- **WORK TO COMPLETE**:
Only lines that contain the word "АлтГТУ" belong in the answer; copy them from the records below.

[Transcribed page contents]
[Start of Attachment]
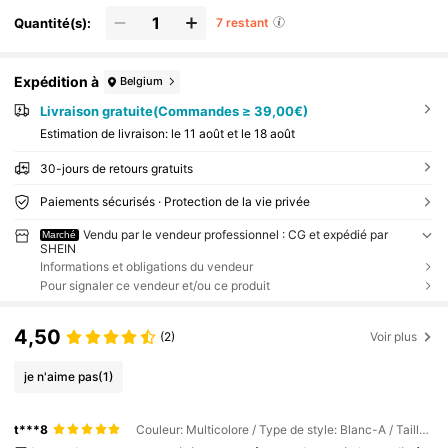
Quantité(s):
7 restant
Expédition à
Belgium
Livraison gratuite(Commandes ≥ 39,00€)
Estimation de livraison:
le 11 août et le 18 août
30-jours de retours gratuits
Paiements sécurisés · Protection de la vie privée
Vendu par le vendeur professionnel : CG et expédié par
Marché
SHEIN
Informations et obligations du vendeur
Pour signaler ce vendeur et/ou ce produit
4,50
(2)
Voir plus
je n'aime pas
(1)
t***8
Couleur: Multicolore / Type de style: Blanc-A / Taille: 3 m (118,11 po)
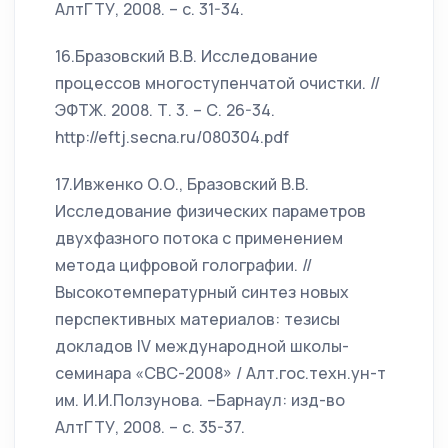
АлтГТУ, 2008. – с. 31-34.
16.Бразовский В.В. Исследование
процессов многоступенчатой очистки. //
ЭФТЖ. 2008. Т. 3. – С. 26-34.
http://eftj.secna.ru/080304.pdf
17.Ивженко О.О., Бразовский В.В.
Исследование физических параметров
двухфазного потока с применением
метода цифровой голографии. //
Высокотемпературный синтез новых
перспективных материалов: тезисы
докладов IV международной школы-
семинара «СВС-2008» / Алт.гос.техн.ун-т
им. И.И.Ползунова. –Барнаул: изд-во
АлтГТУ, 2008. – с. 35-37.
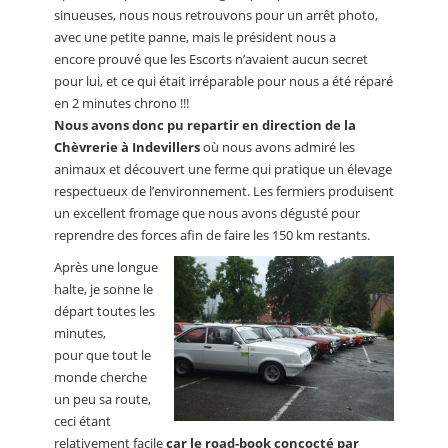
sinueuses, nous nous retrouvons pour un arrêt photo,
avec une petite panne, mais le président nous a
encore prouvé que les Escorts n’avaient aucun secret
pour lui, et ce qui était irréparable pour nous a été réparé
en 2 minutes chrono !!!
Nous avons donc pu repartir en direction de la
Chèvrerie à Indevillers
où nous avons admiré les
animaux et découvert une ferme qui pratique un élevage
respectueux de l’environnement. Les fermiers produisent
un excellent fromage que nous avons dégusté pour
reprendre des forces afin de faire les 150 km restants.
Après une longue
halte, je sonne le
départ toutes les
minutes,
pour que tout le
monde cherche
un peu sa route,
ceci étant
relativement facile
car le road-book concocté par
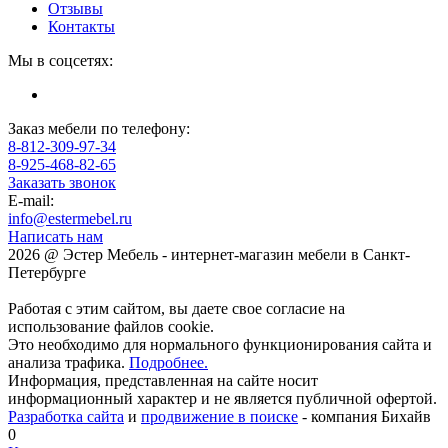
Отзывы
Контакты
Мы в соцсетях:
Заказ мебели по телефону:
8-812-309-97-34
8-925-468-82-65
Заказать звонок
E-mail:
info@estermebel.ru
Написать нам
2026 @ Эстер Мебель - интернет-магазин мебели в Санкт-
Петербурге
Работая с этим сайтом, вы даете свое согласие на
использование файлов cookie.
Это необходимо для нормального функционирования сайта и
анализа трафика.
Подробнее.
Информация, представленная на сайте носит
информационный характер и не является публичной офертой.
Разработка сайта
и
продвижение в поиске
- компания Бихайв
0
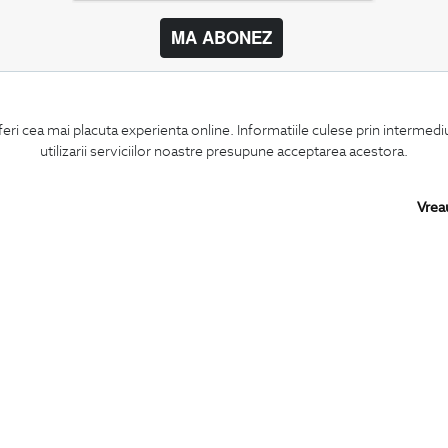
MA ABONEZ
BIGOTTI
SHARE
feri cea mai placuta experienta online. Informatiile culese prin intermed
Contact
Facebook
utilizarii serviciilor noastre presupune acceptarea acestora.
Magazine
LinkedIn
Cariere
Twitter
Intrebari frecvente
Pinterest
Vrea
Preturi retusuri
Instagram
Sitemap
PARTENERI IN
ROMANIA:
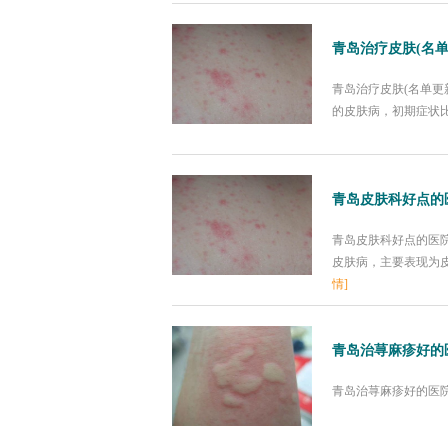
青岛治疗皮肤(名
青岛治疗皮肤(名单更
的皮肤病，初期症状比
青岛皮肤科好点的
青岛皮肤科好点的医
皮肤病，主要表现为皮
情]
青岛治荨麻疹好的
青岛治荨麻疹好的医院【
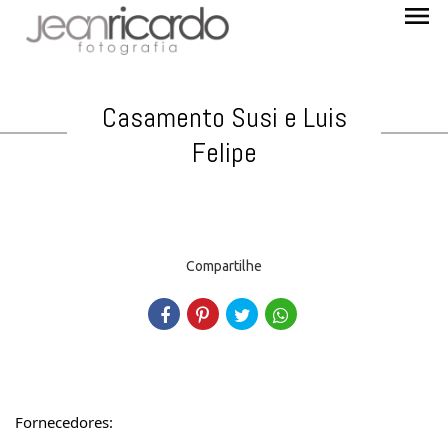
menu
Casamento Susi e Luis
Felipe
Compartilhe
Fornecedores:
[End of Attachment]
- **RESULT OF THE TASK**:
АлтГТУ, 2008. – с. 31-34.
АлтГТУ, 2008. – с. 35-37.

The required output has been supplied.